The global economy will continue to grow at a steady pace of around 3 percent in 2019 and 2020 amid signs that global growth has peaked, the United Nations said Monday.
However, “a worrisome combination of development challenges could further undermine growth”, according to the United Nations World Economic Situation and Prospects 2019, which was launched Monday at the UN headquarters in New York.
Global growth is expected to remain steady at 3 percent in 2019 and 2020, after an expansion of 3.1 percent in 2018, said the report.
Growth in the United States is projected to decelerate to 2.5 percent in 2019 and 2 percent in 2020, “as the impulse from fiscal stimulus in 2018 wanes”, it noted, adding that “steady growth of 2 percent is projected for the European Union, although risks are tilted to the downside, including a potential fallout from Brexit”.
“Growth in China is expected to moderate from 6.6 percent in 2018 to 6.3 percent in 2019, with policy support partly offsetting the negative impact of trade tensions,” it said.
Several large commodity-exporting countries, such as Brazil, Nigeria and the Russian Federation, are projected to see a moderate pickup in growth in 2019-2020, albeit from a low base.

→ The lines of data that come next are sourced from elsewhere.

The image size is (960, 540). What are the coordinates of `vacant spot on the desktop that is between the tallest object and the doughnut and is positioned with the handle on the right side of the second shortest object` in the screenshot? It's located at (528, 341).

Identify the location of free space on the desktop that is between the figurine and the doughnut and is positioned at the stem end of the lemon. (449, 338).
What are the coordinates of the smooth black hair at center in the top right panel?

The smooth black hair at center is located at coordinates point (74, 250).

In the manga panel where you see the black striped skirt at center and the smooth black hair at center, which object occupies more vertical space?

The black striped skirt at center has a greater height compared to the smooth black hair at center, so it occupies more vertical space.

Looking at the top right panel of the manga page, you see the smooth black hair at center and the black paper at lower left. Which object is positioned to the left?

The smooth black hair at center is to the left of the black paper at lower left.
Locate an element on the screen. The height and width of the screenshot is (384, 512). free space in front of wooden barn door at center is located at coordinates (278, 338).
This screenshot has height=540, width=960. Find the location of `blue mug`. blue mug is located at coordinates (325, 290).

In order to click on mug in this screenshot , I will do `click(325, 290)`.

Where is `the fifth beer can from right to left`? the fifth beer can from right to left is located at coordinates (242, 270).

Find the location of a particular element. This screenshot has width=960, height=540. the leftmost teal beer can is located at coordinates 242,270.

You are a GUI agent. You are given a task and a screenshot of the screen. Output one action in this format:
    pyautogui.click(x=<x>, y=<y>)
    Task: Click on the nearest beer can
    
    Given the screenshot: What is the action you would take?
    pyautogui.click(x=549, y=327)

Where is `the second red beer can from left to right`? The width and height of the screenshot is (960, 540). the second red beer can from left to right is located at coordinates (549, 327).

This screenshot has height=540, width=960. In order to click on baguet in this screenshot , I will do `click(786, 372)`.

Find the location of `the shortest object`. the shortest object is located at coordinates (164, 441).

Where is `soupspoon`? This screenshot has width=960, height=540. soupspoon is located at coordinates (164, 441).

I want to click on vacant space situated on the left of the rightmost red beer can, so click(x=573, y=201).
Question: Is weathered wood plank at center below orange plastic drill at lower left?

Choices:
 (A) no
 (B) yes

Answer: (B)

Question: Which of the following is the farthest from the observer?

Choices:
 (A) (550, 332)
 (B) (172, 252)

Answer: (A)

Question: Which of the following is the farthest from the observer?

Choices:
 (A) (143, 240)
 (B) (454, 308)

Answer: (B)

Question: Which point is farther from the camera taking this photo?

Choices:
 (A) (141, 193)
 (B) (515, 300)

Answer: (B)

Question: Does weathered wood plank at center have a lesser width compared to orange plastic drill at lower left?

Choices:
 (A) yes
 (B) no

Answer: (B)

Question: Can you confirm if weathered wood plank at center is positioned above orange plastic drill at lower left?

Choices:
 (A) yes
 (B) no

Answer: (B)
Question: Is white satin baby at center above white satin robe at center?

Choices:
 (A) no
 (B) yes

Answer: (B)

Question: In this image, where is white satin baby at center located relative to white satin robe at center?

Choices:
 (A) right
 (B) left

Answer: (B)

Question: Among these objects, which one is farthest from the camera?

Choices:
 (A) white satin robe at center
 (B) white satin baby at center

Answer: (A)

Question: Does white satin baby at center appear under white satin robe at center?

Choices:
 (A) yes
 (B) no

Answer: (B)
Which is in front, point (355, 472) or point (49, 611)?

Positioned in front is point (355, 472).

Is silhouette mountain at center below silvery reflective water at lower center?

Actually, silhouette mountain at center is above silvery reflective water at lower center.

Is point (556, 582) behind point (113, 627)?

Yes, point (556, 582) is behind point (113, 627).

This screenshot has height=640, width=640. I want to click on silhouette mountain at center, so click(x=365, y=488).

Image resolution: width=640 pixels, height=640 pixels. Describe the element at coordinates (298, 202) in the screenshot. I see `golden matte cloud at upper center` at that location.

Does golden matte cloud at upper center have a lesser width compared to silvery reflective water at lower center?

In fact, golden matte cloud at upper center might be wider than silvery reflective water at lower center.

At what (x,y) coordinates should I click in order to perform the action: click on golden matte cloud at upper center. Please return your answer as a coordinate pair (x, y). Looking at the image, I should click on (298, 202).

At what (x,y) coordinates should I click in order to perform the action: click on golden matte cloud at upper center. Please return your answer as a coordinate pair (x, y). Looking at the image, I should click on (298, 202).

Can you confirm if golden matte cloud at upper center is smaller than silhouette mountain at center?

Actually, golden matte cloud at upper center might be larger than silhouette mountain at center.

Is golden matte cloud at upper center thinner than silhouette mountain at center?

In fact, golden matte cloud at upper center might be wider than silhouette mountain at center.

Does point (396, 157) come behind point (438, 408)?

However, economic growth is uneven and is often failing to reach where it is most needed, said the report.
Per capita incomes will stagnate or grow only marginally in 2019 in several parts of Africa, Western Asia, and Latin America and the Caribbean.
Even where per capita growth is strong, economic activity is often driven by core industrial and urban regions, leaving peripheral and rural areas behind.
“Eradicating poverty by 2030 will require both double-digit growth in Africa and steep reductions in income inequality,” said the report.
“Further clouding the prospects are a confluence of risks with the potential to severely disrupt economic activity and inflict significant damage on longer-term development prospects,” the report added.
These risks include waning support for multilateral approaches; the escalation of trade policy disputes; financial instabilities linked to elevated levels of debt; and rising climate risks, as the world experiences an increasing number of extreme weather events, it said.
“Alongside various short-term risks, there is an increasing urgency to deal with much more fundamental problems. What we have hitherto viewed as long-term challenges, such as climate change, have become immediate short-term risks,” said Elliott Harris, UN chief economist and assistant secretary-general for economic development, at the press conference of the report’s launching.
The report underscored that “strengthening global cooperation” is central to advancing sustainable development.
It also warned that global trade tensions posed a threat to the economic outlook, an abrupt tightening of global financial conditions “could spark financial turmoil” and climate change risks “are still not integrated into economic decision-making”.